Kinder zwischen 3 bis 8 Jahren
Kleinkinder sind vom Schutz und der Sicherheit von Erwachsenen abhängig. Kinder dieses Alters reagieren allgemein sehr ängstlich und leiden an verschiedenen Phobien. Sie reagieren stark auf Dinge, die sie direkt oder indirekt an schlimme Ereignisse erinnern (z.B. Uniformen, Flugzeuge, Lärm, etc.). Sie haben Angst, dass sich das traumatische Erlebnis wiederholt und reagieren mit ängstlichem Anklammern und heftigen Trennungsreaktionen. Sie verstehen nicht, warum Menschen sterben müssen, setzen Tod mit Trennung gleich und glauben, dass die tote Person zurückkommt. Sie sprechen nur wenig, spielen traumatische Erlebnisse nach, leiden unter Schlafstörungen und Alpträumen und zeigen regressives Verhalten, wie erneutes Bettnässen und Daumenlutschen.
Hana ist sieben Jahre alt. Ihr Haus wurde von einer Granate getroffen, und ein Teil des Hauses wurde schwer beschädigt. Seit diesem Ereignis ist Hana ein sehr ängstliches, furchtsames Kind geworden. Sie hat Angst, das Haus zu verlassen und zeigt eine übermässige Abhängigkeit von der Anwesenheit ihres Vaters, wohin sie auch geht. Sie ängstigt sich ständig vor zukünftigen Ereignissen und fragt ihre Eltern immer wieder, ob ihr Haus nochmals von einer Granate getroffen werde.

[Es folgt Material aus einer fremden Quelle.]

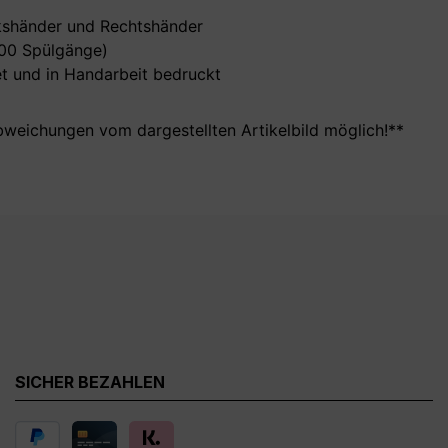
nkshänder und Rechtshänder
000 Spülgänge)
t und in Handarbeit bedruckt
bweichungen vom dargestellten Artikelbild möglich!**
SICHER BEZAHLEN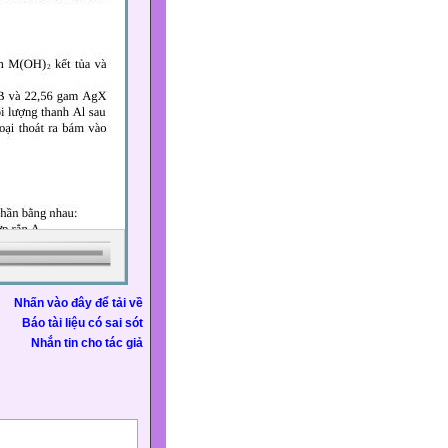
Nhấn vào đây để tải về
Báo tài liệu có sai sót
Nhắn tin cho tác giả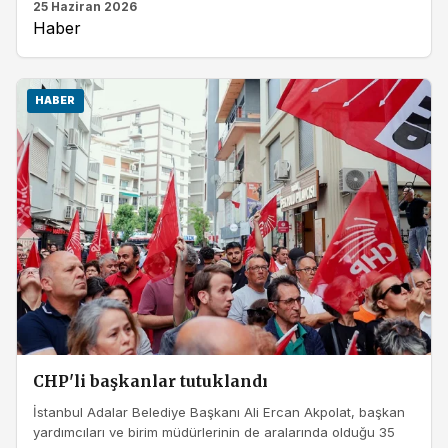
25 Haziran 2026
Haber
HABER
CHP'li başkanlar tutuklandı
İstanbul Adalar Belediye Başkanı Ali Ercan Akpolat, başkan
yardımcıları ve birim müdürlerinin de aralarında olduğu 35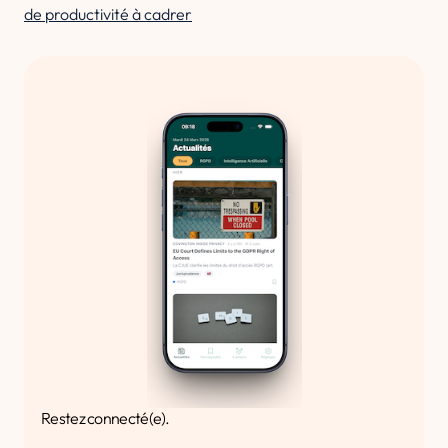
de productivité à cadrer
Restez connecté(e).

Sie wiegt sich selbst in den Schlaf und erwacht morgens mit Kopfschmerzen und Bauchweh und möchte bei ihrer Mutter bleiben, anstatt in die Schule zu gehen (Macksoud, 1996, S. 45).

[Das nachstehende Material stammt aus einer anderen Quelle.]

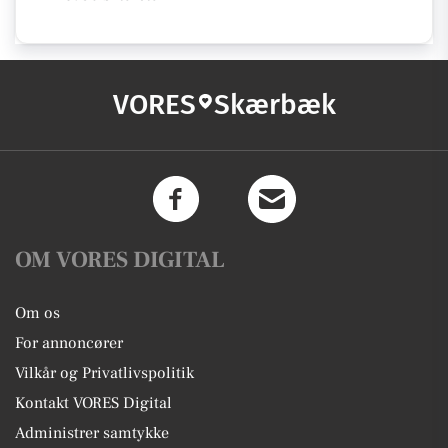
VORES
Skærbæk
OM VORES DIGITAL
Om os
For annoncører
Vilkår og Privatlivspolitik
Kontakt VORES Digital
Administrer samtykke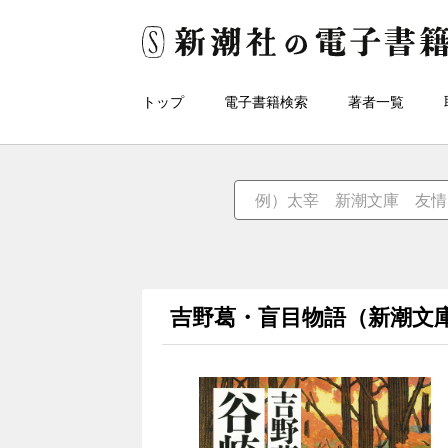
トップ
電子書籍検索
著者一覧
吉野葛・盲目物語（新潮文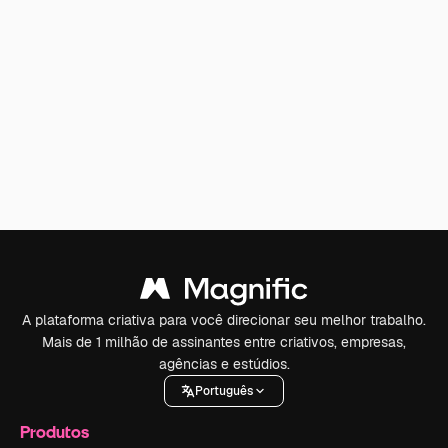
A plataforma criativa para você direcionar seu melhor trabalho.
Mais de 1 milhão de assinantes entre criativos, empresas,
agências e estúdios.
Português
Produtos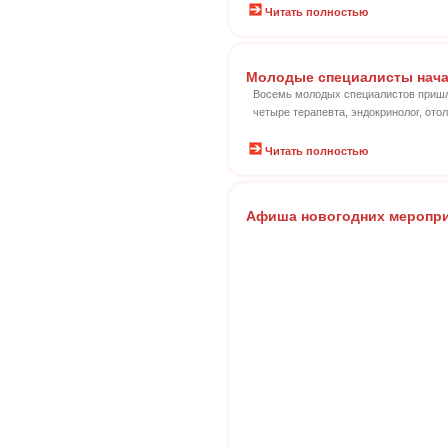
Читать полностью
Молодые специалисты нача
Восемь молодых специалистов пришл
четыре терапевта, эндокринолог, от
Читать полностью
Афиша новогодних меропри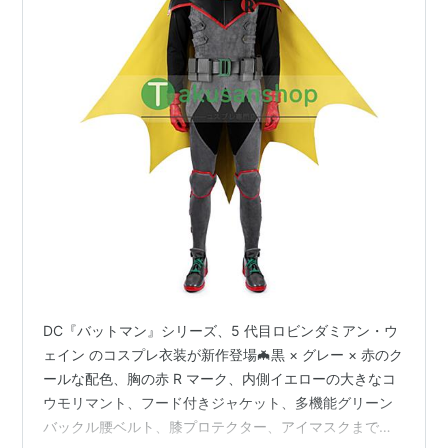
DC『​バットマン​』シリーズ、5 代目ロビンダミアン・ウ
ェイン のコスプレ衣装が新作登場🦇黒 × グレー × 赤のク
ールな配色、胸の赤 R マーク、内側イエローの大きなコ
ウモリマント、フード付きジャケット、多機能グリーン
バックル腰ベルト、膝プロテクター、アイマスクまで原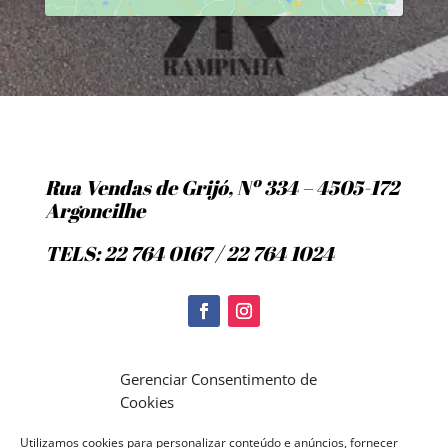
Rua Vendas de Grijó, Nº 334 – 4505-172
Argoncilhe
TELS: 22 764 0167 / 22 764 1024
Politica de Cookies
Gerenciar Consentimento de
Cookies
Utilizamos cookies para personalizar conteúdo e anúncios, fornecer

Kinder im Schulalter zwischen 9 und 14 Jahren
Kinder im Schulalter haben ein grösseres Repertoire an kognitiven, emotionalen und verhaltensmässigen Reaktionen um sehr belastende Ereignisse zu verarbeiten. Sie versuchen die Ereignisse auf logische Weise zu erklären und durchzuspielen. Diese Fähigkeiten können zu Schuldgefühlen und Selbstvorwürfen führen, da Kinder sich in der Phantasie oft vorstellen, wie sie eine Situation hätten verhindern können. Kinder aus dieser Altersgruppe haben Angst vor Reizen die sie an das Trauma erinnern, Konzentrations- und Lernschwierigkeiten sowie Gedächtnisstörungen und spielen - oft zwanghaft - Spiele, die mit dem Trauma zusammen- hängen. Psychosomatische Symptome, wie Bauch- und Kopfschmerzen sowie Herzklopfen treten auf. Diese Kinder haben übertriebenen Angst um andere, beobachten die Reaktionen der Eltern und anderer Personen aus der unmittelbaren Umgebung genau und versuchen, die Eltern nicht mit ihren Problemen zu belasten. Sie zeigen Verhaltensänderungen wie Aggression (sind z.B. beim Spielen sehr laut und brutal oder benehmen sich dominierend und ablehnend, schreiend und kreischend) und Passivität (verhalten sich z.B. ganz ruhig und brav, zeigen keine Gefühle und zeigen Anzeichen von Depression) sowie Ess- und Schlafstörungen.
Konzepte, wie Moral und Nächstenliebe werden auf die im Krieg vorherrschende Realität von Gewalt gekennzeichnet. Kinder akzeptieren, beeinflusst von Medien und Propaganda, dass Töten als eine Art Konfliktlösung moralisch vertretbar ist und dass Nächstenliebe sich nur auf die eigene religiöse oder ethnische Gruppe beschränkt.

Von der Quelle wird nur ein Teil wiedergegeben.